Of all my experiences in Idaho, gathering firewood was often some of the more pleasant that I can remember. I would drive far off the beaten path, searching for standing dead timber. If the wood was on the ground, it would be excessively oxidized, and wouldn't burn long enough. I found a place that wasn't near the road, but it was on a hillside, and I could drag the logs down. I just had to push them over: the roots were rotten. I cut them into eight-foot sections, notched them, according to the rules on the permit, and took them back to my house to cut it all up. I didn't like using the chainsaw that much up in the mountains. To me, it seemed out of place with crisp Fall weather, the beautiful vistas, and the pheasants and other wildlife running about. I would pile the logs high and tie them all down with an elegant trucker's knot that I learned working at the lumberyard. Once, I drove up a narrow logging road, which grew increasingly steeper. I was looking for a place to turn around, when the road finally became too dangerous to proceed. I started backing the truck downhill, but the tires slipped on the loose gravel, and the bed of the pickup pressed into the hillside. I couldn't get the truck back on the road. I was many miles away from anybody that could help. Finally, I remembered that I had a deer hoist. I don't know why I bought it. I didn't have a gun.
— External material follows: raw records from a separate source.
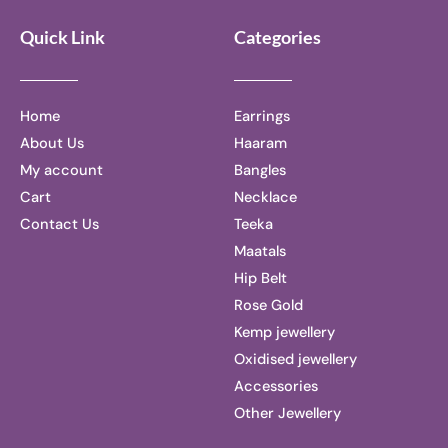
Quick Link
Categories
Home
Earrings
About Us
Haaram
My account
Bangles
Cart
Necklace
Contact Us
Teeka
Maatals
Hip Belt
Rose Gold
Kemp jewellery
Oxidised jewellery
Accessories
Other Jewellery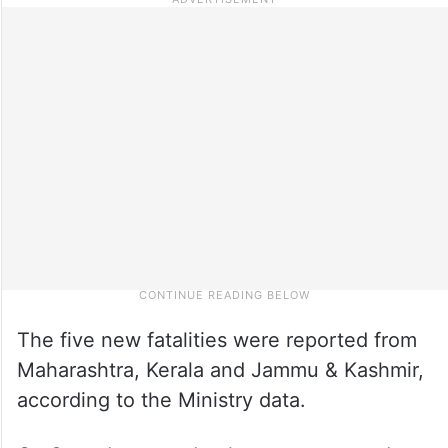
The five new fatalities were reported from
Maharashtra, Kerala and Jammu & Kashmir,
according to the Ministry data.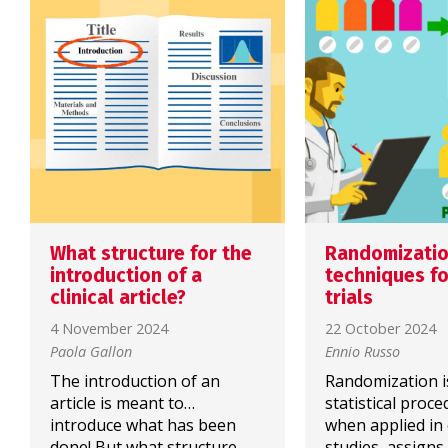
What structure for the
Randomizati
introduction of a
techniques for
clinical article?
trials
4 November 2024
22 October 2024
Paola Gallon
Ennio Russo
The introduction of an
Randomization i
article is meant to…
statistical proce
introduce what has been
when applied in c
done! But what structure
studies, assigns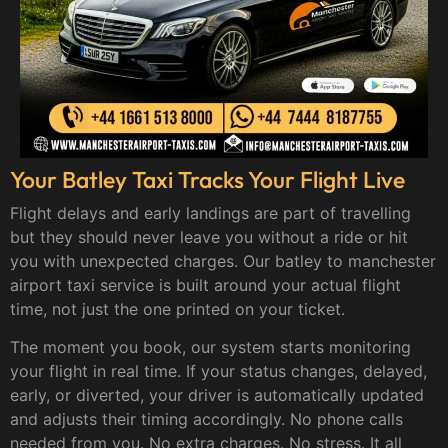
Your Batley Taxi Tracks Your Flight Live
Flight delays and early landings are part of travelling
but they should never leave you without a ride or hit
you with unexpected charges. Our batley to manchester
airport taxi service is built around your actual flight
time, not just the one printed on your ticket.
The moment you book, our system starts monitoring
your flight in real time. If your status changes, delayed,
early, or diverted, your driver is automatically updated
and adjusts their timing accordingly. No phone calls
needed from you. No extra charges. No stress. It all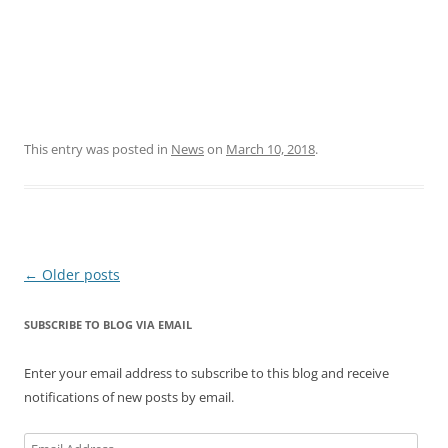
This entry was posted in
News
on
March 10, 2018
.
Post
←
Older posts
navigation
SUBSCRIBE TO BLOG VIA EMAIL
Enter your email address to subscribe to this blog and receive
notifications of new posts by email.
Email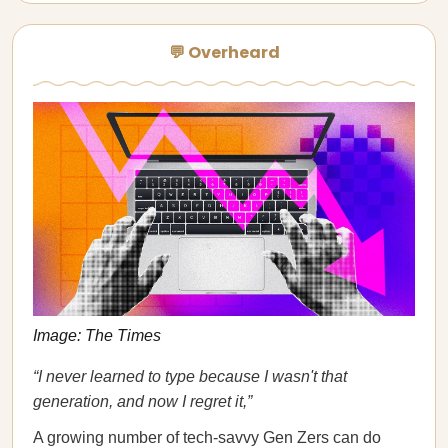
💬 Overheard
Image: The Times
“I never learned to type because I wasn't that
generation, and now I regret it,”
A growing number of tech-savvy Gen Zers can do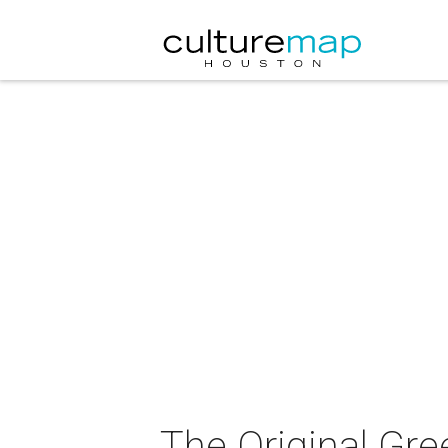
The Original Gre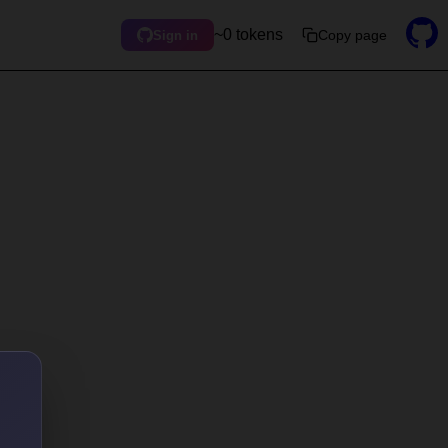
~0 tokens
Copy page
Sign in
But it had lots of wheels on it, though the rope was very thin. I hooked this device to a tree, and was able to pull the pickup back on the road, even though the gravitational force holding the pickup in the ditch was enormous. All this while sitting in the drivers seat, steering, and putting on the emergency brake at just the right time. Soon after that, I discovered that I didn't have to work so hard, just to gather wood. I started gathering aspen, which nobody wanted because it was on the ground. But aspen is a water-based wood, and has to weather several years before you can burn it. It could be found everywhere, and very close to my house. It wasn't quite as nice as pine, but I got to like the smell of aspen burning in the woodstove.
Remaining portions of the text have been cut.